Et voilà, tout Erik le Rouge est résumé en ces deux pages : le monde ancien des dieux scandinaves, enfermé dans la morgue de sa force sauvage, incapable de voir en les valeurs de miséricorde et d’humilité d’une Chrétienté « qui s’éveille» un adversaire à sa mesure – comment le pourrait-il ? Comment des faibles pourraient-ils constituer une menace pour des forts ? Comment les vaillants Vikings, vivantes personnifications de la rudesse et de la vigueur de leur terre inhospitalière, pourraient-ils être concernés par les paroles sucrées de ce Dieu du sud fleuri ? Et entre les deux mondes qui se voient sans se regarder, une tension qui ne peut se résoudre que par la violence, une violence latente et sourde qui couve sous les orbites pâles et dénuées d’une autre passion que celle du meurtre des hommes endurcis du Nord.
Mais je m’avance : d’abord, un petit résumé de cette BD pas comme les autres ! En gros, on a Erik le Rouge, espèce de Robert Baratheon poil-de-carotte mâtiné de Macbeth, qui règne sur l’enclave islandaise du Groenland (la « Terre Verte » absolument pas verte, un pieu mensonge par lui inventé pour attirer les colons) ; pour la petite histoire, il y a été exilé pour une « querelle de voisinage » dont le caractère très sanglant (et très divertissant) ne sera dévoilé que fort tard dans le livre.
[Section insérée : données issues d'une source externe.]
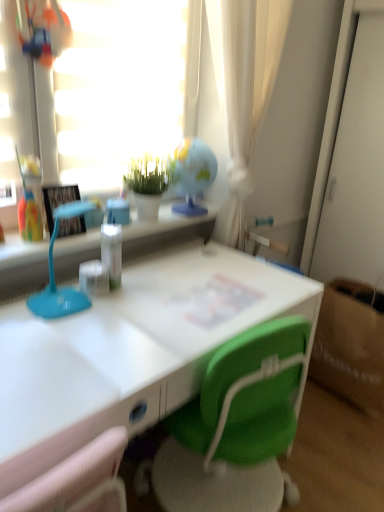 Question: Can you confirm if green matte plant at upper center is thinner than transparent glass globe at upper center?

Choices:
 (A) yes
 (B) no

Answer: (B)

Question: Is green matte plant at upper center outside transparent glass globe at upper center?

Choices:
 (A) yes
 (B) no

Answer: (A)

Question: Can you confirm if green matte plant at upper center is shorter than transparent glass globe at upper center?

Choices:
 (A) yes
 (B) no

Answer: (A)

Question: Considering the relative sizes of green matte plant at upper center and transparent glass globe at upper center in the image provided, is green matte plant at upper center bigger than transparent glass globe at upper center?

Choices:
 (A) no
 (B) yes

Answer: (A)

Question: From a real-world perspective, is green matte plant at upper center on top of transparent glass globe at upper center?

Choices:
 (A) yes
 (B) no

Answer: (B)

Question: Considering the positions of white glossy desk at center and clear plastic bottle at center in the image, is white glossy desk at center bigger or smaller than clear plastic bottle at center?

Choices:
 (A) small
 (B) big

Answer: (B)

Question: In the image, is white glossy desk at center on the left side or the right side of clear plastic bottle at center?

Choices:
 (A) left
 (B) right

Answer: (B)

Question: From a real-world perspective, is white glossy desk at center above or below clear plastic bottle at center?

Choices:
 (A) below
 (B) above

Answer: (A)

Question: Considering the positions of white glossy desk at center and clear plastic bottle at center in the image, is white glossy desk at center wider or thinner than clear plastic bottle at center?

Choices:
 (A) thin
 (B) wide

Answer: (B)

Question: In terms of size, does matte black picture frame at left appear bigger or smaller than brown paper bag at lower right?

Choices:
 (A) big
 (B) small

Answer: (B)

Question: Relative to brown paper bag at lower right, is matte black picture frame at left in front or behind?

Choices:
 (A) front
 (B) behind

Answer: (A)

Question: Visually, is matte black picture frame at left positioned to the left or to the right of brown paper bag at lower right?

Choices:
 (A) left
 (B) right

Answer: (A)

Question: Considering the positions of matte black picture frame at left and brown paper bag at lower right in the image, is matte black picture frame at left taller or shorter than brown paper bag at lower right?

Choices:
 (A) short
 (B) tall

Answer: (A)

Question: Choose the correct answer: Is green matte plant at upper center inside clear plastic bottle at center or outside it?

Choices:
 (A) outside
 (B) inside

Answer: (A)

Question: Considering the positions of green matte plant at upper center and clear plastic bottle at center in the image, is green matte plant at upper center taller or shorter than clear plastic bottle at center?

Choices:
 (A) short
 (B) tall

Answer: (B) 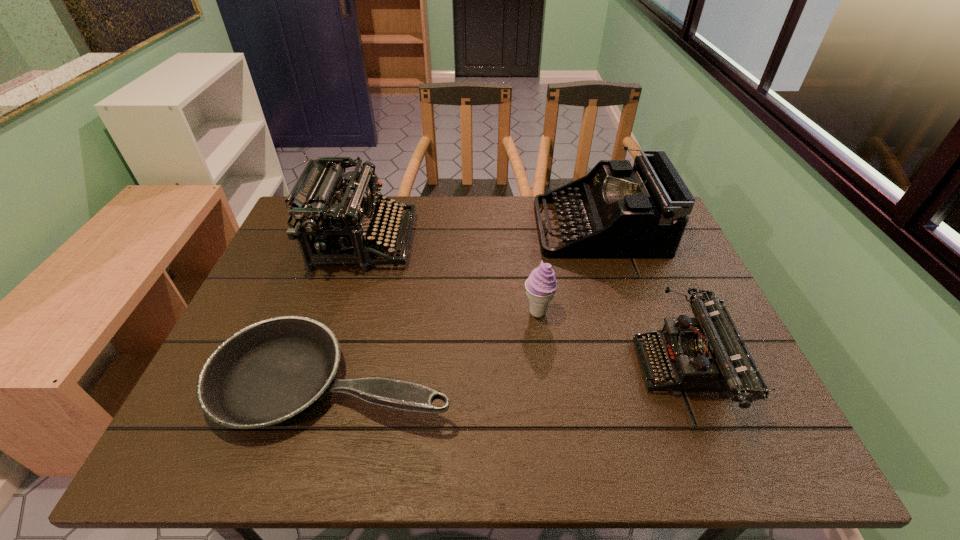 What are the coordinates of `the leftmost typewriter` in the screenshot? It's located at (336, 223).

Locate an element on the screen. The height and width of the screenshot is (540, 960). the third tallest object is located at coordinates (541, 285).

This screenshot has width=960, height=540. Find the location of `the nearest typewriter`. the nearest typewriter is located at coordinates (707, 353).

The image size is (960, 540). I want to click on the fourth tallest object, so click(707, 353).

This screenshot has height=540, width=960. In order to click on the shortest object in this screenshot , I will do `click(271, 371)`.

Locate an element on the screen. Image resolution: width=960 pixels, height=540 pixels. blank area located 0.360m on the typing side of the leftmost typewriter is located at coordinates [x=532, y=241].

Locate an element on the screen. This screenshot has width=960, height=540. vacant space located 0.340m on the front of the third tallest object is located at coordinates (557, 458).

At what (x,y) coordinates should I click in order to perform the action: click on vacant space located 0.350m on the keyboard of the shortest typewriter. Please return your answer as a coordinate pair (x, y). The width and height of the screenshot is (960, 540). Looking at the image, I should click on (484, 369).

Image resolution: width=960 pixels, height=540 pixels. What are the coordinates of `vacant position located 0.090m on the keyboard of the shortest typewriter` in the screenshot? It's located at (599, 369).

Where is `vacant space located 0.150m on the keyboard of the shortest typewriter`? The height and width of the screenshot is (540, 960). vacant space located 0.150m on the keyboard of the shortest typewriter is located at coordinates (572, 369). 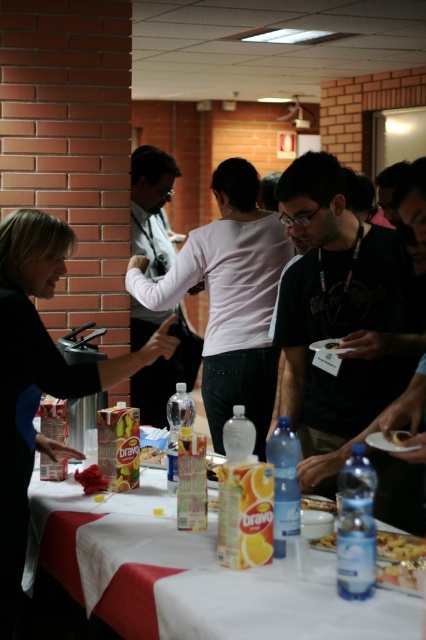 Question: Which object appears closest to the camera in this image?

Choices:
 (A) smooth chocolate bar at center
 (B) white paper table at center
 (C) golden crispy pizza at lower right

Answer: (B)

Question: Which object is closer to the camera taking this photo?

Choices:
 (A) white paper plate at center
 (B) black fabric shirt at left
 (C) white paper table at center

Answer: (C)

Question: From the image, what is the correct spatial relationship of black fabric shirt at left in relation to orange juice carton at table center?

Choices:
 (A) above
 (B) below

Answer: (A)

Question: Is white paper table at center above golden crispy pizza at lower right?

Choices:
 (A) no
 (B) yes

Answer: (A)

Question: Which point is closer to the camera?

Choices:
 (A) black fabric shirt at left
 (B) smooth chocolate bar at center
 (C) golden crispy pizza at lower right

Answer: (C)

Question: Does golden crispy pizza at lower right appear over white paper plate at center?

Choices:
 (A) yes
 (B) no

Answer: (B) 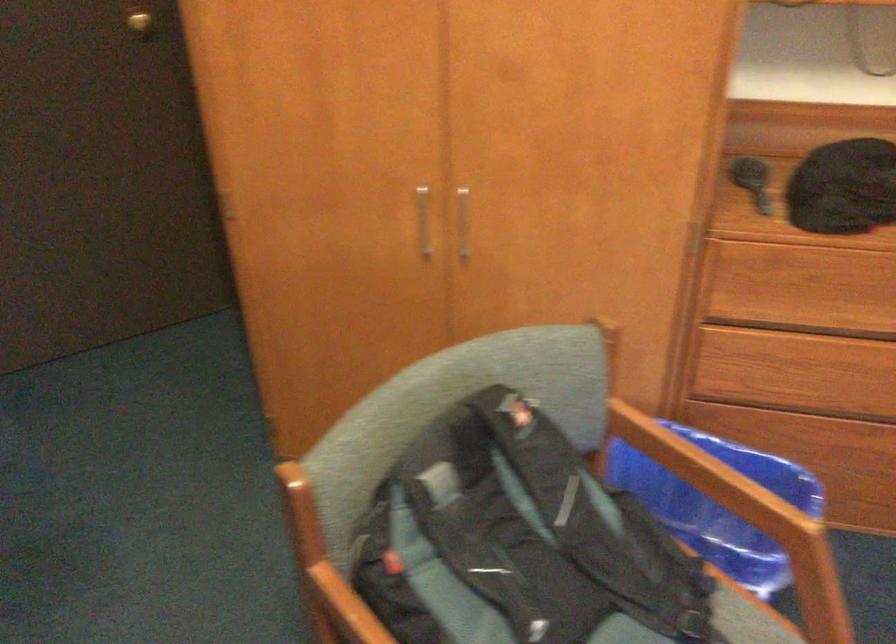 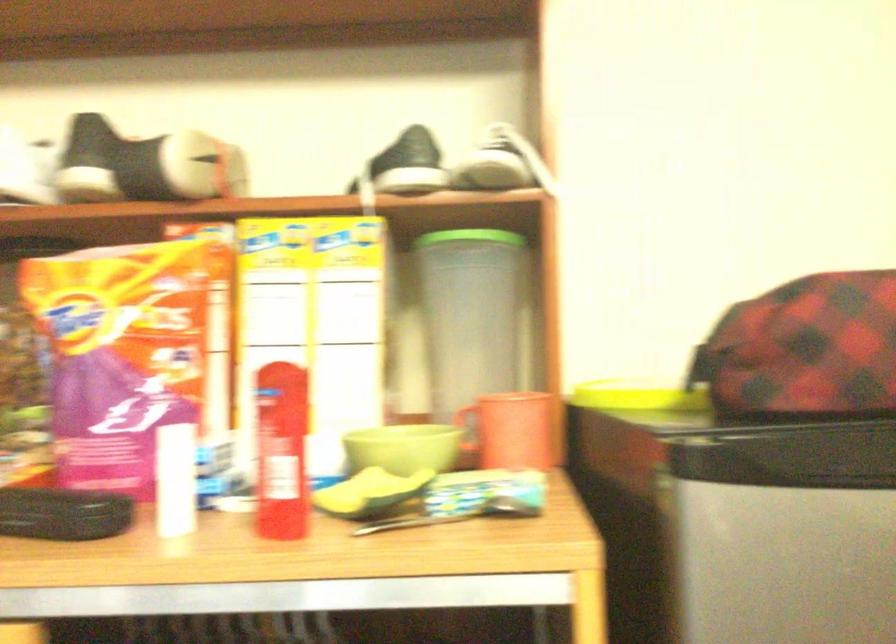 Question: How did the camera likely rotate?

Trop coupable (et trop à couteaux tirés avec le roi d'Islande) pour être pardonné, trop puissant pour être exécuté, on lui a confié la suzeraineté de ces terres nouvelles, un cadeau empoisonné pour ce seigneur qui ne rêve qu’à retourner en son pays d’origine. Résolument fidèle à la foi scandinave, Erik est plus doué pour picoler et se castagner que pour diriger ses sujets, mais enfin les jours s’écoulent à-peu-près paisiblement pour les colons. On comprend vite que, de la même façon que c’est son épouse Thjodild qui porte la culotte dans son couple, Erik n’est que l’homme de paille (enfin, pas « que » : leur relation de domination teintée de respect est l’un des aspects les plus intriguant de la BD) de son ami Farserk Odinsson, un sorcier qui parle aux corbeaux et commande le vent.
Ce petit Eden boréal et païen commence à se fissurer quand débarquent Leif, le second fils d’Erik, un avorton sans intérêt à en croire son papounet, et surtout Thangbrand, un prêtre envoyé par le roi d’Islande en vue d’évangéliser tout ce joli petit monde. Face aux miracles, aux largesses et à la verve du missionnaire, les anciens dieux égoïstes et belliqueux perdent vite de leur charme aux yeux de colons qui doivent lutter chaque jour pour survivre. Parce que l’autorité d’Erik sur son fief est en chute libre, Farserk part au nom de son ami vers les terres constamment enneigées des « Géants » (quand vous verrez qui sont en réalité ces « géants », vous vous direz que les Vikings devraient sérieusement envisager d’arrêter de fumer les harengs) sous le prétexte de rapporter un morse à offrir au village pour rappeler à tous qui est leur roi et qui sont leurs dieux. Mais en réalité, Farserk se plonge au cœur des ténèbres (enfin, au cœur de la blancheur, vu qu’il est entouré de banquise) et subit dans ces contrées infernales des épreuves qui le mènent aux limites de son corps et de sa raison – et qui requièrent qu’il fasse le sacrifice de ses compagnons. En récompense, son père Odin lui apparaît et lui montre comment défaire le prêtre honni… et je m’arrête ici pour le résumé, parce que la suite vaut trop la peine d’être découverte par soi-même ! Disons juste que c’est sanglant.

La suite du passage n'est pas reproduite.